People’s last option is to do what the Government have said they should do. To access medical cannabis, someone must have tried medical cannabis and experienced benefits, but, as I have pointed out, that involves either a lot of money or breaking the law. That is what the Government are asking parents to do. A person must have exhausted all other drugs, despite knowing they do not work and have many dangerous side effects; we are asking people to endure side effects and disappointment to justify their request. Once they have done that, they find that their GP cannot prescribe under the current system and that specialists are reluctant to do so because they are going out on a limb and fear reprisals from the medical community.

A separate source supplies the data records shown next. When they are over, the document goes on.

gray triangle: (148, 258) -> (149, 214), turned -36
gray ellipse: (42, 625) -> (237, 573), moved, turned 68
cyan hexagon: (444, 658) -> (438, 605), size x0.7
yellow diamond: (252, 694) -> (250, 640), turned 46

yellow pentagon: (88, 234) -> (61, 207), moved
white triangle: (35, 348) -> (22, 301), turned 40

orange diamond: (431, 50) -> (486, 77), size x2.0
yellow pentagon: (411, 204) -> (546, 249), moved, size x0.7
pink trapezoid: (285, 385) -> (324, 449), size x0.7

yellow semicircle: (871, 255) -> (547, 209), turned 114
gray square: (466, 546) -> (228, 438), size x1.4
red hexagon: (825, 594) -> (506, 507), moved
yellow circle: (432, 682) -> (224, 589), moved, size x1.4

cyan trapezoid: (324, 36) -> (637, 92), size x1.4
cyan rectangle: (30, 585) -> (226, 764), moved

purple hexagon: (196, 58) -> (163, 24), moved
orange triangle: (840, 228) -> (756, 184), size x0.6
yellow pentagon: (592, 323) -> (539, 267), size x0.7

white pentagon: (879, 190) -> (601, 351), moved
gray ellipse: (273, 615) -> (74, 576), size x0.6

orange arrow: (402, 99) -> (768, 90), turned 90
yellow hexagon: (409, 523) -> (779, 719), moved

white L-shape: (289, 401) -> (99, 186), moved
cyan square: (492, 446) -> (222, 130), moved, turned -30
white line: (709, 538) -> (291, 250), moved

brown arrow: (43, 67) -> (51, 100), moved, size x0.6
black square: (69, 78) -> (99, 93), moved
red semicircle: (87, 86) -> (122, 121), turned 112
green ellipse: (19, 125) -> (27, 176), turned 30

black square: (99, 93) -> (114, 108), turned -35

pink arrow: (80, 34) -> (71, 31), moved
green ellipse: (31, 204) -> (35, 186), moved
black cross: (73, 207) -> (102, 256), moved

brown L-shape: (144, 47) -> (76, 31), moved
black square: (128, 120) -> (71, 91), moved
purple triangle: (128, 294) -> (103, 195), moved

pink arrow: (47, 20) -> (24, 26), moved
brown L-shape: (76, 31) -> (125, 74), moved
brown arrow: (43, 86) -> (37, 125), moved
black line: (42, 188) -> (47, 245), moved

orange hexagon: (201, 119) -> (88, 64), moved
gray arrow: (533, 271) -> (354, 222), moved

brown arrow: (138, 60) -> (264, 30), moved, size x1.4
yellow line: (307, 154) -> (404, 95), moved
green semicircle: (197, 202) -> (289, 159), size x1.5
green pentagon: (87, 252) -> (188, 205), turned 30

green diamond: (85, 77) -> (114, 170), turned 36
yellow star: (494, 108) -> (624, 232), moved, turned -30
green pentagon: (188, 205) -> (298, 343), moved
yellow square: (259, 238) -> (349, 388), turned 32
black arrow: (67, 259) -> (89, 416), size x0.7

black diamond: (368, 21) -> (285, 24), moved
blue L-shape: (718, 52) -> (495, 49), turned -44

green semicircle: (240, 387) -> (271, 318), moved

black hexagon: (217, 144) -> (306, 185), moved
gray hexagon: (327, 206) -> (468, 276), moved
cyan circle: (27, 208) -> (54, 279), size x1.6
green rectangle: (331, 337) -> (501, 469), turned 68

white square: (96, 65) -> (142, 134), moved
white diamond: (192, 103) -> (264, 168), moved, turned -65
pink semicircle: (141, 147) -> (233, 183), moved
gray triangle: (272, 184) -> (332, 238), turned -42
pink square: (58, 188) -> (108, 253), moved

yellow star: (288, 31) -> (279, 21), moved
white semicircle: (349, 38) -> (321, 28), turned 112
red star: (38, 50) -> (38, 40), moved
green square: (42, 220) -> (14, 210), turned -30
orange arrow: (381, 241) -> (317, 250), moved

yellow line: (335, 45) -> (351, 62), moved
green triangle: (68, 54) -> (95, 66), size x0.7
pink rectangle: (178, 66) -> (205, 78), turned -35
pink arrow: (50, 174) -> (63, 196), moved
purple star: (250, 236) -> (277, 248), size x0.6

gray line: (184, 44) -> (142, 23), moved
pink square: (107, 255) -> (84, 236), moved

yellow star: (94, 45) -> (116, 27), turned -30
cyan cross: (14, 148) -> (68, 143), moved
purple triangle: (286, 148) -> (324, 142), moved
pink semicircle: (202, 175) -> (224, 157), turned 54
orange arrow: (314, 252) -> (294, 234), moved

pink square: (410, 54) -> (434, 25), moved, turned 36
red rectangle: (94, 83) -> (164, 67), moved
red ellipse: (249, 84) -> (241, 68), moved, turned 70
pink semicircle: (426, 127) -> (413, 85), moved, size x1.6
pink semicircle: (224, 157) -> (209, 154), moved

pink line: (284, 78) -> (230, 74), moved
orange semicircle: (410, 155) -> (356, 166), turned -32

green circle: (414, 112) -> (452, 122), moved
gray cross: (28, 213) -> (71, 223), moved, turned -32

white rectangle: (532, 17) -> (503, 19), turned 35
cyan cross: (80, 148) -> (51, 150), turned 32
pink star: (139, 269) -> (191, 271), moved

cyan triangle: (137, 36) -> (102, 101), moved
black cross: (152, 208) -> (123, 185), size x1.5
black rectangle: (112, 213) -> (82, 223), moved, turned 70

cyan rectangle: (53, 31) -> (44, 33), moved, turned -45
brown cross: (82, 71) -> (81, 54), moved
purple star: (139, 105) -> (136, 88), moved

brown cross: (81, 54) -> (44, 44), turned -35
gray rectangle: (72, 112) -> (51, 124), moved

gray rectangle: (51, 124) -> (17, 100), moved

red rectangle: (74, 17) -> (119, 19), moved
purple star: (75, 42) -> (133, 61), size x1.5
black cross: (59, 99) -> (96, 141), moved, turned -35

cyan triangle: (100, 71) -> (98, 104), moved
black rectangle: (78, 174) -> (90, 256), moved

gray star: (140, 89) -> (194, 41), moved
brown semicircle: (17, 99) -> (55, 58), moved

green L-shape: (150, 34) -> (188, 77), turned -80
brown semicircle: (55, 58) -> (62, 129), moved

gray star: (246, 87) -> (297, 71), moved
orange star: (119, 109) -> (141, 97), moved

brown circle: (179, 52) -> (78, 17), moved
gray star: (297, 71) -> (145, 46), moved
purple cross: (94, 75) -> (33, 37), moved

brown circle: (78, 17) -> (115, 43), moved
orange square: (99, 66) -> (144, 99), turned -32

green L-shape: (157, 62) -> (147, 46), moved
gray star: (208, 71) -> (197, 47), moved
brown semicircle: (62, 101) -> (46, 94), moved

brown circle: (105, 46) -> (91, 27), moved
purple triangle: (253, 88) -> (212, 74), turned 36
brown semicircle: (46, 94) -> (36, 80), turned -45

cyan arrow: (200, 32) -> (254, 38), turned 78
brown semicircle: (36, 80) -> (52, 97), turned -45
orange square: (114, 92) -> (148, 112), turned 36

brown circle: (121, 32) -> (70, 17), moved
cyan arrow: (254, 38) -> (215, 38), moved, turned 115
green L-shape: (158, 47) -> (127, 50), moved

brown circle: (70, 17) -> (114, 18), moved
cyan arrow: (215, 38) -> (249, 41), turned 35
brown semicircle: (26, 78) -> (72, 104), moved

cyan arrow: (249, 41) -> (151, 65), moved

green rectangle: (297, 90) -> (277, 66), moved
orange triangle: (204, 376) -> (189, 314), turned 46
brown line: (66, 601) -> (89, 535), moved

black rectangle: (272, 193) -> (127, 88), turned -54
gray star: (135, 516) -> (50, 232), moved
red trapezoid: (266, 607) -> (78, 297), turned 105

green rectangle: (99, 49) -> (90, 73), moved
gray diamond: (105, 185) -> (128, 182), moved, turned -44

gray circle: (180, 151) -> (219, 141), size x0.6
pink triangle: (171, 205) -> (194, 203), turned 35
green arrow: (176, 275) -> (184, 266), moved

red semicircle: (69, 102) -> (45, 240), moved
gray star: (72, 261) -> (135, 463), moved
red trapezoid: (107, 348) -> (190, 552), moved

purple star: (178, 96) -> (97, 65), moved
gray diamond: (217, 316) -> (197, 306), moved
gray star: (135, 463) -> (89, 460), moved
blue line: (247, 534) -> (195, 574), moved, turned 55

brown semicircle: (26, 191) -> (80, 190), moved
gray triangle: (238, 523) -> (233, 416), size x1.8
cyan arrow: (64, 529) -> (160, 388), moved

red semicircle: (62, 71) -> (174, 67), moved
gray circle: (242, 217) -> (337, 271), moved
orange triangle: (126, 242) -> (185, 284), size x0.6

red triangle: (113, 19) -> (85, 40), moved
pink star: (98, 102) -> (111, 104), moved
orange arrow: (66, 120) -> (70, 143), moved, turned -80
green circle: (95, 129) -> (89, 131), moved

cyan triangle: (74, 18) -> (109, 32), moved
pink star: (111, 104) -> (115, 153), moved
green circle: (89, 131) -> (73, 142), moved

We have a situation where the UK Government say, “We have a system,” and absolve themselves of their responsibility and duty of care to the citizens of the United Kingdom. I was going to ask the Minister explain why we cannot treat any cannabis-based medical products as schedule 2 drugs under the statutory instrument where that product has been prescribed by a medical practitioner in another jurisdiction, but of course we have a Health Minister in front of us today, not a Home Office Minister. Yet again, this problem falls between two stools. The Home Office or the Department of Health and Social Care—who will take responsibility for this issue and move it forward?

While we delay, the privatised UK cannabis business grows and the privatised pharmaceutical companies are controlling the available products with an iron fist. It looks as though we are restricting the provision of medical cannabis while we evaluate a marketplace and develop products with the intention of making a lot of money out of it, but the Government would not be that cruel, would they? Not deliberately! The Government do not have a vested interest in the pharmaceutical industry, do they? They are not granting licences to their pals to grow cannabis or encouraging family members to invest in pharmaceutical companies with a vested interest, are they? Surely not. But of course, we know that they absolutely are. That is the backdrop to the photo opportunities and the sympathetic words of staged understanding from Ministers. Unless someone has a child living in these circumstances, they cannot possibly understand the need, the frustration and the anger. As politicians, we are elected to listen to the people. The parents and guardians of these young men and women are screaming at us, “Give us access to affordable, legal medication for our children, and do it now.”